Each column is represented as: 1st-the chromosome of left boundary 2nd-the bin index that identified as the left boundary (start bin) 3rd-the start coordinate of start bin, in bp 4th-the end coordinate of start bin, in bp 5th-the chromosome of right boundary 6th-the bin index that identified as the right boundary (end bin) 7th-the start coordinate of end bin, in bp 8th-the end coordinate of end bin, in bp

Examples

./build/SuperTAD binary ./data/example_sub_GM12878_chr19_KR25kb_matrix.txt --chrom1 chr19 -r 25000 --chrom1-start 30000000

This command will run binary mode (SuperTAD) on the chr19 of GM12878 at 25kb resolution and save all TADs to the example_sub_GM12878_chr19_KR25kb_matrix.txt.binary.original.tsv.
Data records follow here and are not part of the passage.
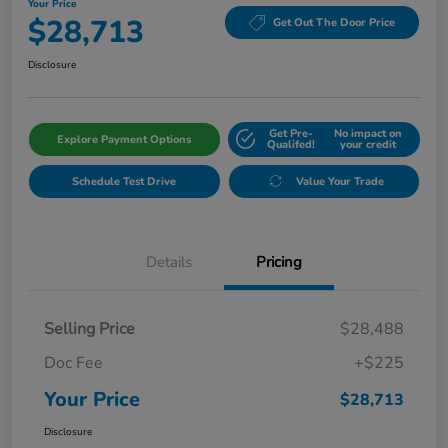
Your Price
$28,713
Get Out The Door Price
Disclosure
Get Pre-
No impact on
Explore Payment Options
Qualifed!
your credit
Schedule Test Drive
Value Your Trade
Details
Pricing
Selling Price
$28,488
Doc Fee
+$225
Your Price
$28,713
Disclosure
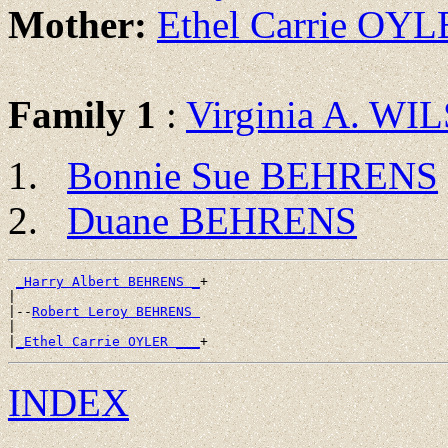
Mother:
Ethel Carrie OY
Family 1
:
Virginia A. WI
Bonnie Sue BEHRENS
Duane BEHRENS
_Harry Albert BEHRENS _
+

|

|--
Robert Leroy BEHRENS 
|

|
_Ethel Carrie OYLER ___
INDEX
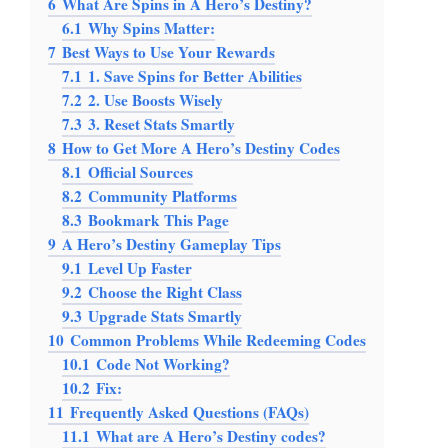
6
What Are Spins in A Hero’s Destiny?
6.1
Why Spins Matter:
7
Best Ways to Use Your Rewards
7.1
1. Save Spins for Better Abilities
7.2
2. Use Boosts Wisely
7.3
3. Reset Stats Smartly
8
How to Get More A Hero’s Destiny Codes
8.1
Official Sources
8.2
Community Platforms
8.3
Bookmark This Page
9
A Hero’s Destiny Gameplay Tips
9.1
Level Up Faster
9.2
Choose the Right Class
9.3
Upgrade Stats Smartly
10
Common Problems While Redeeming Codes
10.1
Code Not Working?
10.2
Fix:
11
Frequently Asked Questions (FAQs)
11.1
What are A Hero’s Destiny codes?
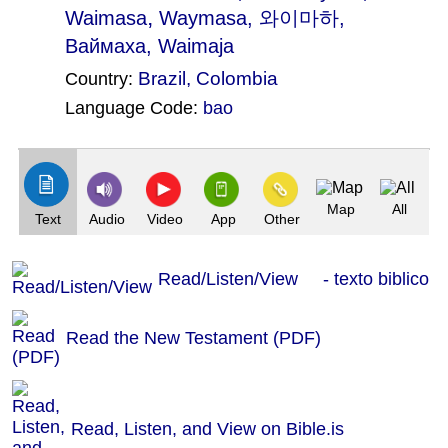
,
Waimasa
Waymasa
, 와이마하,
Ваймаха, Waimaja
Brazil
,
Colombia
Country:
Language Code:
bao
(Index: 14)
Map
All
Text
Audio
Video
App
Other
Read/Listen/View - texto biblico
Read the New Testament (PDF)
Read, Listen, and View on Bible.is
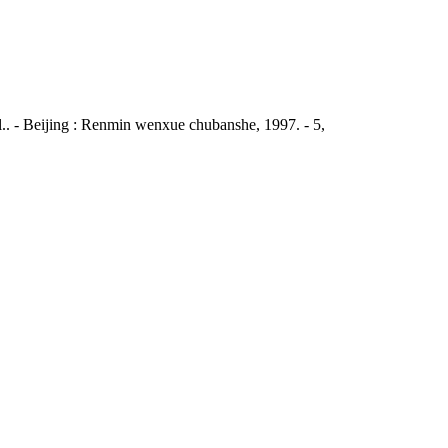
al.. - Beijing : Renmin wenxue chubanshe, 1997. - 5,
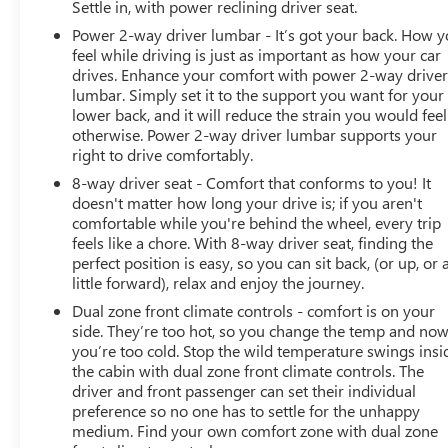
Settle in, with power reclining driver seat.
Power 2-way driver lumbar - It’s got your back. How 
feel while driving is just as important as how your car
drives. Enhance your comfort with power 2-way drive
lumbar. Simply set it to the support you want for your
lower back, and it will reduce the strain you would feel
otherwise. Power 2-way driver lumbar supports your
right to drive comfortably.
8-way driver seat - Comfort that conforms to you! It
doesn't matter how long your drive is; if you aren't
comfortable while you're behind the wheel, every trip
feels like a chore. With 8-way driver seat, finding the
perfect position is easy, so you can sit back, (or up, or 
little forward), relax and enjoy the journey.
Dual zone front climate controls - comfort is on your
side. They’re too hot, so you change the temp and no
you’re too cold. Stop the wild temperature swings insi
the cabin with dual zone front climate controls. The
driver and front passenger can set their individual
preference so no one has to settle for the unhappy
medium. Find your own comfort zone with dual zone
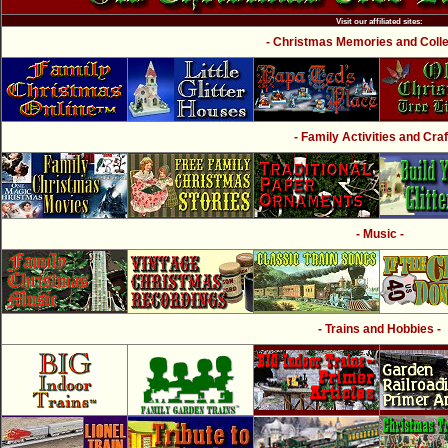
Visit our affiliated sites:
- Christmas Memories and Collec
- Family Activities and Craf
- Music -
- Trains and Hobbies -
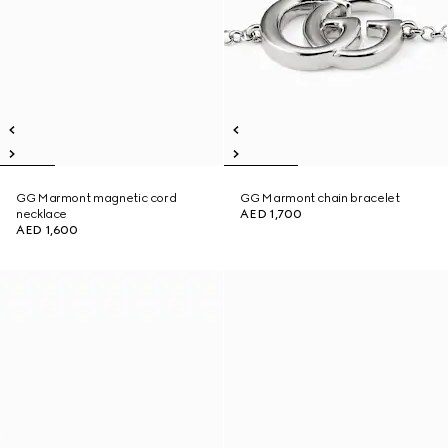
GG Marmont magnetic cord
GG Marmont chain bracelet
necklace
AED 1,700
AED 1,600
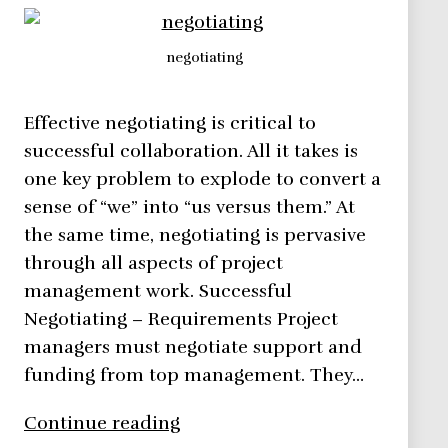
negotiating
Effective negotiating is critical to
successful collaboration. All it takes is
one key problem to explode to convert a
sense of “we” into “us versus them.” At
the same time, negotiating is pervasive
through all aspects of project
management work. Successful
Negotiating – Requirements Project
managers must negotiate support and
funding from top management. They…
Negotiating
Continue reading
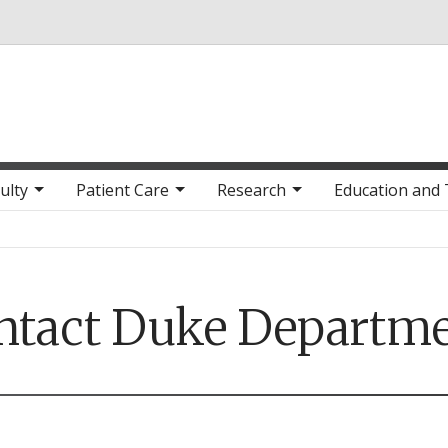
Skip to main content
ulty
Patient Care
Research
Education and 
ntact Duke Departme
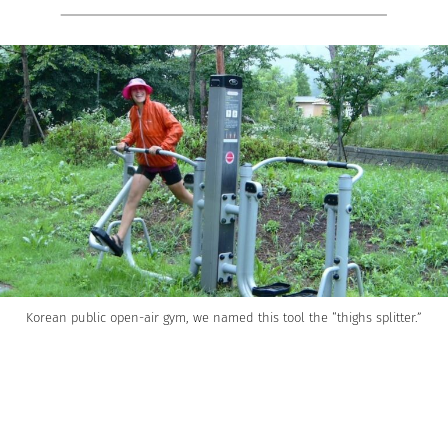
Korean public open-air gym, we named this tool the “thighs splitter.”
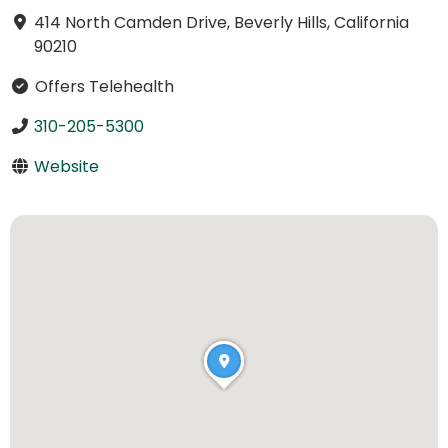
414 North Camden Drive, Beverly Hills, California
90210
Offers Telehealth
310-205-5300
Website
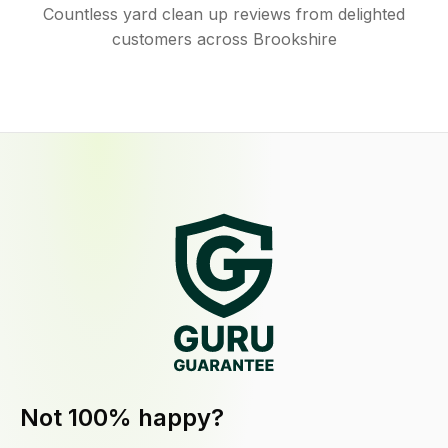
Countless yard clean up reviews from delighted
customers across Brookshire
Not 100% happy?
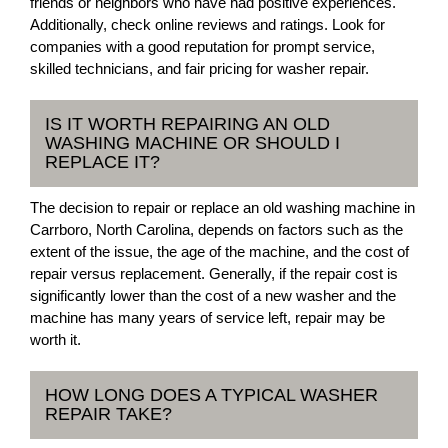
friends or neighbors who have had positive experiences.
Additionally, check online reviews and ratings. Look for
companies with a good reputation for prompt service,
skilled technicians, and fair pricing for washer repair.
IS IT WORTH REPAIRING AN OLD
WASHING MACHINE OR SHOULD I
REPLACE IT?
The decision to repair or replace an old washing machine in
Carrboro, North Carolina, depends on factors such as the
extent of the issue, the age of the machine, and the cost of
repair versus replacement. Generally, if the repair cost is
significantly lower than the cost of a new washer and the
machine has many years of service left, repair may be
worth it.
HOW LONG DOES A TYPICAL WASHER
REPAIR TAKE?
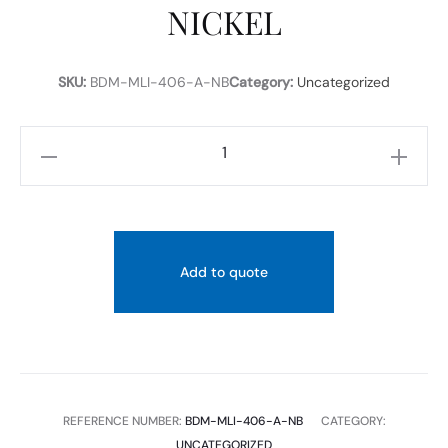
NICKEL
SKU:
BDM-MLI-406-A-NB
Category:
Uncategorized
M-
LINE
FLOOR
MOUNTED
BASIN
Add to quote
MIXER
BRUSHED
NICKEL
quantity
REFERENCE NUMBER:
BDM-MLI-406-A-NB
CATEGORY:
UNCATEGORIZED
As --no-filter is not given, the nodes filtering runs by default and save the selected TADs to the example_sub_GM12878_chr19_KR25kb_matrix.txt.binary.filter.tsv.

./build/SuperTAD multi ./data/example_sub_GM12878_chr19_KR25kb_matrix.txt -h 2 --chrom1 chr19 -r 25000 --chrom1-start 30000000

This command will run multinary mode (SuperTAD(h)) on the chr19 of GM12878 at 25kb resolution and save all TADs to the example_sub_GM12878_chr19_KR25kb_matrix.txt.multi.tsv

./build/SuperTAD filter ./data/example_sub_GM12878_chr19_KR25kb_matrix.txt -i ./data/example_sub_GM12878_chr19_KR25kb_matrix.txt.binary.original.tsv

This command will independently run the nodes filtering for the TADs in -i indicated result and save the selected TADs to *.binary.filter.tsv.

./build/SuperTAD compare ./data/example_sub_GM12878_chr19_KR25kb_matrix.txt.multi.tsv ./data/example_sub_IMR90_chr19_KR25kb_matrix.txt.multi.tsv

This command will compute the overlapping ratio between two results.